In 1947, the Hirzel Canning Company was incorporated with Karl A. Hirzel, the son of Carl R. Hirzel, as president and his wife Rosalie as secretary. In 1954, the Hirzel Company purchased a plant in Pemberville, Ohio. In 1982 the company expanded to a third plant in Ottawa, Ohio.

Today, Hirzel Canning Company focuses on their Dei Fratelli Brand founded in 1980 and their Silver Fleece Sauerkraut products. Most of the tomatoes Dei Fratelli uses in their products, are grown in Northwest Ohio and Southeast Michigan.

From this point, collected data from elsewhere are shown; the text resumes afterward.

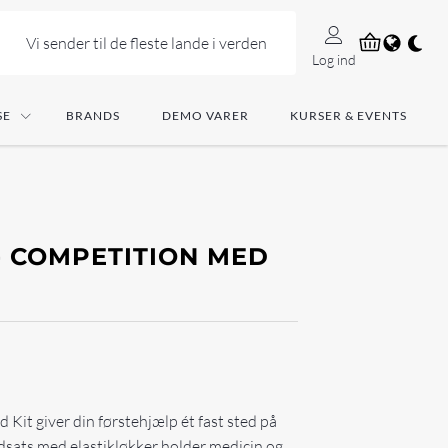
Vi sender til de fleste lande i verden
Log ind
SE
BRANDS
DEMO VARER
KURSER & EVENTS
- COMPETITION MED
Kit giver din førstehjælp ét fast sted på
dsats med elastikløkker holder medicin og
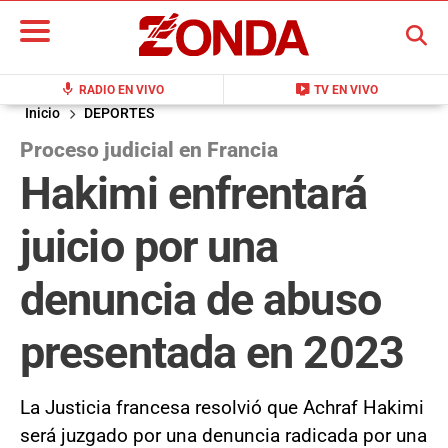
BUSCAR
mic
live_tv
RADIO EN VIVO
TV EN VIVO
Inicio
DEPORTES
Proceso judicial en Francia
Hakimi enfrentará
juicio por una
denuncia de abuso
presentada en 2023
La Justicia francesa resolvió que Achraf Hakimi
será juzgado por una denuncia radicada por una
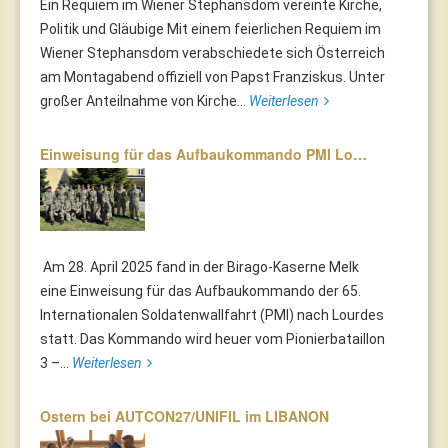
Ein Requiem im Wiener Stephansdom vereinte Kirche,
Politik und Gläubige Mit einem feierlichen Requiem im
Wiener Stephansdom verabschiedete sich Österreich
am Montagabend offiziell von Papst Franziskus. Unter
großer Anteilnahme von Kirche...
Weiterlesen
Einweisung für das Aufbaukommando PMI Lo…
Am 28. April 2025 fand in der Birago-Kaserne Melk
eine Einweisung für das Aufbaukommando der 65.
Internationalen Soldatenwallfahrt (PMI) nach Lourdes
statt. Das Kommando wird heuer vom Pionierbataillon
3 –...
Weiterlesen
Ostern bei AUTCON27/UNIFIL im LIBANON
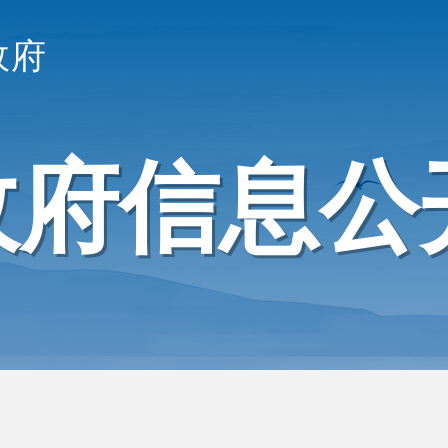
政府
政府信息公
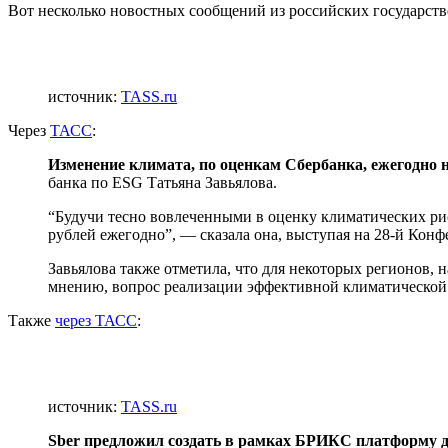
Вот несколько новостных сообщений из российских государс
источник:
TASS.ru
Через
ТАСС
:
Изменение климата, по оценкам Сбербанка, ежегодно 
банка по ESG Татьяна Завьялова.
“Будучи тесно вовлеченными в оценку климатических рис
рублей ежегодно”, — сказала она, выступая на 28-й Ко
Завьялова также отметила, что для некоторых регионов,
мнению, вопрос реализации эффективной климатической 
Также
через ТАСС
:
источник:
TASS.ru
Sber предложил создать в рамках БРИКС платформу д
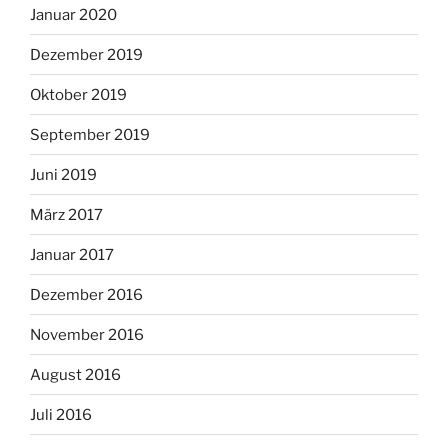
Januar 2020
Dezember 2019
Oktober 2019
September 2019
Juni 2019
März 2017
Januar 2017
Dezember 2016
November 2016
August 2016
Juli 2016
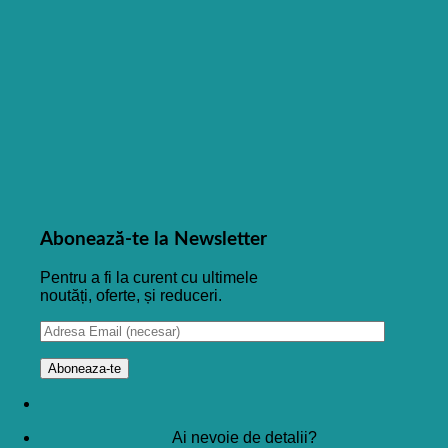
Abonează-te la Newsletter
Pentru a fi la curent cu ultimele
noutăți, oferte, și reduceri.
Ai nevoie de detalii?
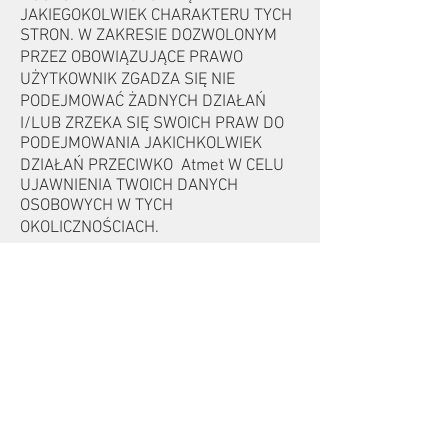
JAKIEGOKOLWIEK CHARAKTERU TYCH
STRON. W ZAKRESIE DOZWOLONYM
PRZEZ OBOWIĄZUJĄCE PRAWO
UŻYTKOWNIK ZGADZA SIĘ NIE
PODEJMOWAĆ ŻADNYCH DZIAŁAŃ
I/LUB ZRZEKA SIĘ SWOICH PRAW DO
PODEJMOWANIA JAKICHKOLWIEK
DZIAŁAŃ PRZECIWKO Atmet W CELU
UJAWNIENIA TWOICH DANYCH
OSOBOWYCH W TYCH
OKOLICZNOŚCIACH.
Zmiany w Polityce Prywatności
Atmet będzie regularnie sprawdzać,
czy niniejsza Polityka Prywatności jest
wystarczająca. Zastrzegamy sobie
prawo do modyfikacji i zmiany Polityki
Prywatności w dowolnym momencie.
Wszelkie zmiany niniejszej polityki
będą publikowane na Platformie.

== Hirzel Canning Company Facilities ==

Packaging Capabilities
Hirzel Canning Company caters to multiple customers including industrial, institutional, food service, and retail. This variety of customers requires Hirzel Canning Company to package their products in a variety of ways. Today Hirzel Canning Company packages their products in retail cans, foodservice cans, and industrial drums and totes. For many of their larger customers Hirzel Canning Company utilizes reusable transport packaging to reduce costs for customers as well as improve sustainability in industrial packaging.

Stephen A. Hirzel, son of Karl A. Hirzel Jr., is currently President of Hirzel Canning.

== Hirzel Farms ==
Lou Kozma Jr. is general manager of Hirzel Farms which follows a sustainability model that is based on environmental and social responsibilities.